▶ [DESCRIPTION OF THE TASK] The answer should be an exact repeat of the stretch of material below from the line containing "With up to 53" through the line containing "ease and security, via".

▶ [SUPPLIED RECORDS]
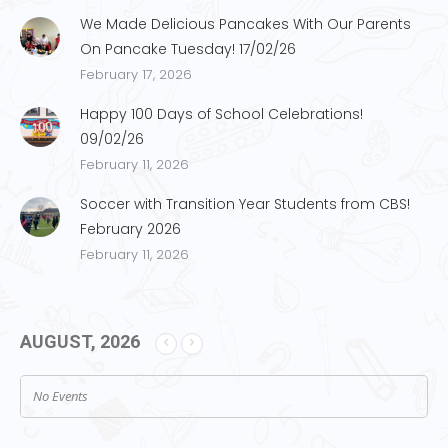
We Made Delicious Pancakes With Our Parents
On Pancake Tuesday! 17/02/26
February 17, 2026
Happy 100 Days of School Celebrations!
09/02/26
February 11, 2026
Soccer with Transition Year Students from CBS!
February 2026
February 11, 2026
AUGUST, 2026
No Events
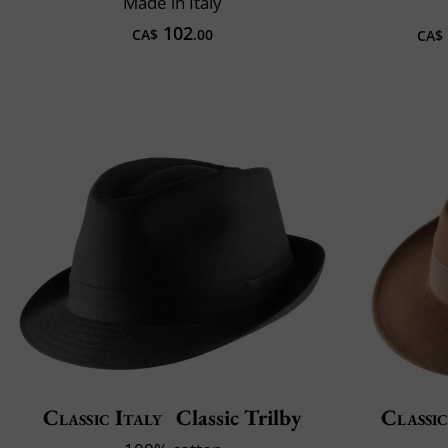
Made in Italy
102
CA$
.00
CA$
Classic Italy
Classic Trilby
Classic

==

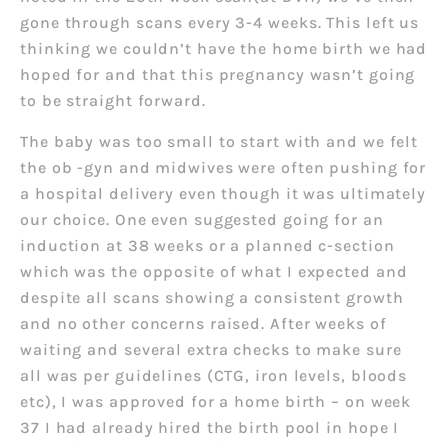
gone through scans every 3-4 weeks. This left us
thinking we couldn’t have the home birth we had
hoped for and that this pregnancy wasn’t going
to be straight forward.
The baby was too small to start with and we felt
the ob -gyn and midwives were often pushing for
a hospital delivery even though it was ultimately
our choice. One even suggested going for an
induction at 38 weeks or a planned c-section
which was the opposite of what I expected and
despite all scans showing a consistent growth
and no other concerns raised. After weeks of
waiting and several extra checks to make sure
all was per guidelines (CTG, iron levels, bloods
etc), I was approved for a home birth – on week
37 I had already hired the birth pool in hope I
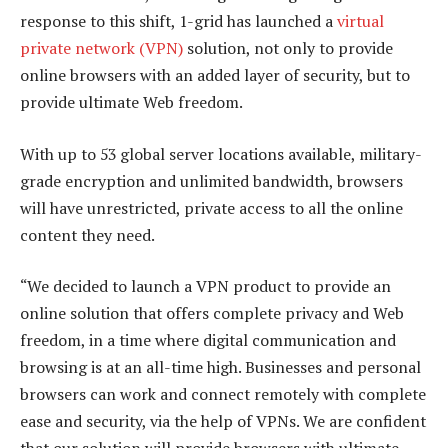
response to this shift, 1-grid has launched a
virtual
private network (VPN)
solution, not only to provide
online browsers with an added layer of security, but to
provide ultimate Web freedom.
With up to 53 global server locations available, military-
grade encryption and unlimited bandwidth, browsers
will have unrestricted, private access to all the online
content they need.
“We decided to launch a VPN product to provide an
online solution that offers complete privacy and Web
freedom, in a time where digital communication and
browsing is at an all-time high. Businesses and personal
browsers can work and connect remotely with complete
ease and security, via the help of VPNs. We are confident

--

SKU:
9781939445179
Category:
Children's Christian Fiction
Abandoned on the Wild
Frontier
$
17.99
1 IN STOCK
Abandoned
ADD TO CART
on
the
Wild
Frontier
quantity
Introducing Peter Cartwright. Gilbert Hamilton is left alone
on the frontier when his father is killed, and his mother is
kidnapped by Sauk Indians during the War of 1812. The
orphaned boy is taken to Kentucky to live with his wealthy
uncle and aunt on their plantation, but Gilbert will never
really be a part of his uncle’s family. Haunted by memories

▶ [YOUR RESPONSE]
With up to 53 global server locations available, military-
grade encryption and unlimited bandwidth, browsers
will have unrestricted, private access to all the online
content they need.
“We decided to launch a VPN product to provide an
online solution that offers complete privacy and Web
freedom, in a time where digital communication and
browsing is at an all-time high. Businesses and personal
browsers can work and connect remotely with complete
ease and security, via the help of VPNs. We are confident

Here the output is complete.